DATA TO USE:
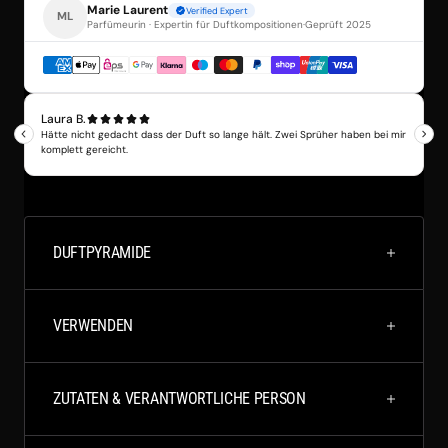
DUFTPYRAMIDE
VERWENDEN
ZUTATEN & VERANTWORTLICHE PERSON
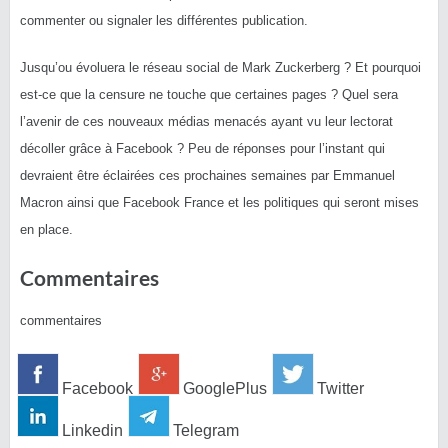
commenter ou signaler les différentes
publication
.
Jusqu’ou évoluera le réseau social de Mark Zuckerberg ?
Et pourquoi
est-ce que la censure ne touche que certaines pages ?
Quel sera
l’avenir de ces nouveaux médias menacés ayant vu leur lectorat
décoller grâce à Facebook ?
Peu de réponses pour l’instant qui
devraient être éclairées ces prochaines semaines par Emmanuel
Macron ainsi que Facebook France et les politiques qui seront mises
en place.
Commentaires
commentaires
Facebook
GooglePlus
Twitter
Linkedin
Telegram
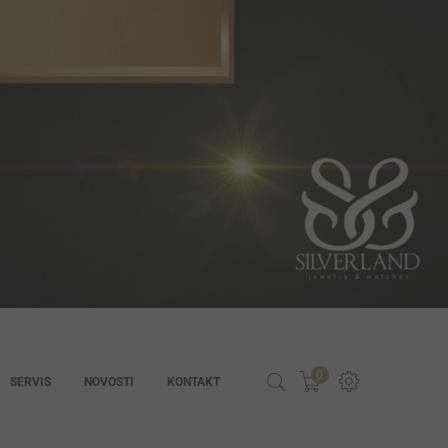
0
SERVIS
NOVOSTI
KONTAKT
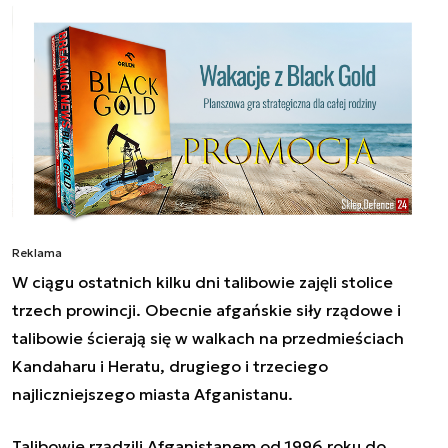
Reklama
W ciągu ostatnich kilku dni talibowie zajęli stolice
trzech prowincji. Obecnie afgańskie siły rządowe i
talibowie ścierają się w walkach na przedmieściach
Kandaharu i Heratu, drugiego i trzeciego
najliczniejszego miasta Afganistanu.
Talibowie rządzili Afganistanem od 1996 roku do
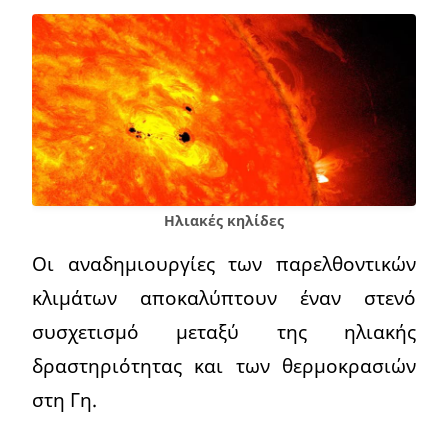
Ηλιακές κηλίδες
Οι αναδημιουργίες των παρελθοντικών
κλιμάτων αποκαλύπτουν έναν στενό
συσχετισμό μεταξύ της ηλιακής
δραστηριότητας και των θερμοκρασιών
στη Γη.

PROBLEM REQUIREMENTS: The answer is the full listing above, repeated exactly, with its pictures removed.

WORKED SOLUTION:
DUFTPYRAMIDE
VERWENDEN
ZUTATEN & VERANTWORTLICHE PERSON
commenter ou signaler les différentes
publication
.
Jusqu’ou évoluera le réseau social de Mark Zuckerberg ?
Et pourquoi
est-ce que la censure ne touche que certaines pages ?
Quel sera
l’avenir de ces nouveaux médias menacés ayant vu leur lectorat
décoller grâce à Facebook ?
Peu de réponses pour l’instant qui
devraient être éclairées ces prochaines semaines par Emmanuel
Macron ainsi que Facebook France et les politiques qui seront mises
en place.
Commentaires
commentaires
Facebook
GooglePlus
Twitter
Linkedin
Telegram
0
SERVIS
NOVOSTI
KONTAKT
Reklama
W ciągu ostatnich kilku dni talibowie zajęli stolice
trzech prowincji. Obecnie afgańskie siły rządowe i
talibowie ścierają się w walkach na przedmieściach
Kandaharu i Heratu, drugiego i trzeciego
najliczniejszego miasta Afganistanu.
Talibowie rządzili Afganistanem od 1996 roku do
Ηλιακές κηλίδες
Οι αναδημιουργίες των παρελθοντικών
κλιμάτων αποκαλύπτουν έναν στενό
συσχετισμό μεταξύ της ηλιακής
δραστηριότητας και των θερμοκρασιών
στη Γη.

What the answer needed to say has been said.